[D66] Review 'With Trotsky in Exile'

A.OUT jugg at ziggo.nl
Thu Feb 13 23:26:12 CET 2020


https://www.the-tls.co.uk/articles/love-thy-neighbour/

Love thy neighbour
A review by Francis Wyndham of With Trotsky in Exile: From Prinkipo to 
Coyoacán by Jean van Heijenoort, first published on August 4, 1978
TLS
February 7, 2020

Readers of Trotsky’s Diary in Exile 1935 may remember affectionate 
references to “Van”, the “young French comrade with a Dutch name” who 
posed as a nephew of Trotsky and his wife Natalya when they were hiding, 
disguised as a bereaved French family, at a pension near Grenoble which 
turned out to be a hotbed of the extreme Catholic and Royalist right. 
This is among the diary’s lighter entries:

After each repas our “nephew” would tell us about these Molière-like 
scenes; and half an hour of merry, though suppressed laughter (we were, 
of course, in mourning) repaid us at least partially for the discomforts 
of our existence. On Sunday N. and I went “to Mass”—really for a walk. 
This heightened our prestige in the house.

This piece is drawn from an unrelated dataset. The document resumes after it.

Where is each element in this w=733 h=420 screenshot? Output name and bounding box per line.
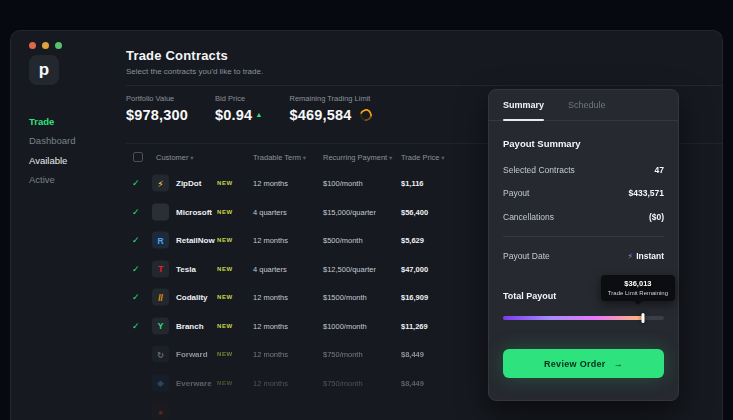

Van’s own account of the episode is similar in tone (“Truly a Feydeau 
comedy!”) but adds a further irony. Apparently Trotsky did enter a 
church for ten minutes, and after listening to the sermon asked: “Does 
he speak as well as Gérard?” (“Gérard Rosenthal was, among all the Paris 
Trotskyites, the one most noted for his oratorical skill.”)

Paris Trotskyites were then not many in number; even so, the Ligue 
communiste (the French Trotskyite group) had already suffered turbulent 
dissensions among its few members and had also been infiltrated by at 
least one Stalinist agent, Mark Zborowski. Jean van Heijenoort was only 
twenty, and “in total revolt against society”, when he joined the Ligue 
in 1932: in October of that year he travelled to the Turkish island of 
Prinkipo to serve as secretary, translator and bodyguard to Trotsky 
himself. He stayed for seven years, following the formidable exile to 
France, briefly to Norway, and finally to Mexico; he left in November 
1939, nine months before Trotsky’s assassination, which he read of in a 
Baltimore newspaper. He ends his memoir with the words: “Darkness set 
in.” He remained in the Trotskyite movement for another seven years, 
when further revelations of Stalin’s concentration camps led him to 
question the basis of Bolshevik ideology. Since then, he has had a 
distinguished career as a mathematician.